> **What you should do**:
For this exercise, restate every line below word for word and drop the images.

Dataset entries
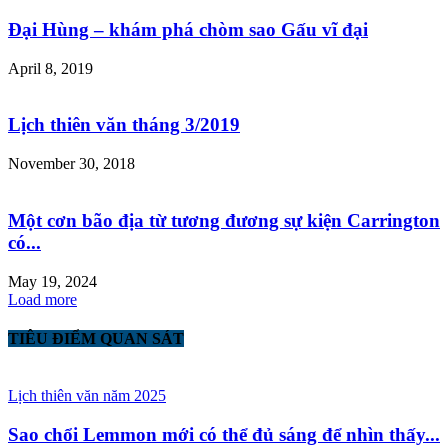
Đại Hùng – khám phá chòm sao Gấu vĩ đại
April 8, 2019
Lịch thiên văn tháng 3/2019
November 30, 2018
Một cơn bão địa từ tương đương sự kiện Carrington
có...
May 19, 2024
Load more
TIÊU ĐIỂM QUAN SÁT
Lịch thiên văn năm 2025
Sao chổi Lemmon mới có thể đủ sáng để nhìn thấy...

> **Reply to the exercise**:
Đại Hùng – khám phá chòm sao Gấu vĩ đại
April 8, 2019
Lịch thiên văn tháng 3/2019
November 30, 2018
Một cơn bão địa từ tương đương sự kiện Carrington
có...
May 19, 2024
Load more
TIÊU ĐIỂM QUAN SÁT
Lịch thiên văn năm 2025
Sao chổi Lemmon mới có thể đủ sáng để nhìn thấy...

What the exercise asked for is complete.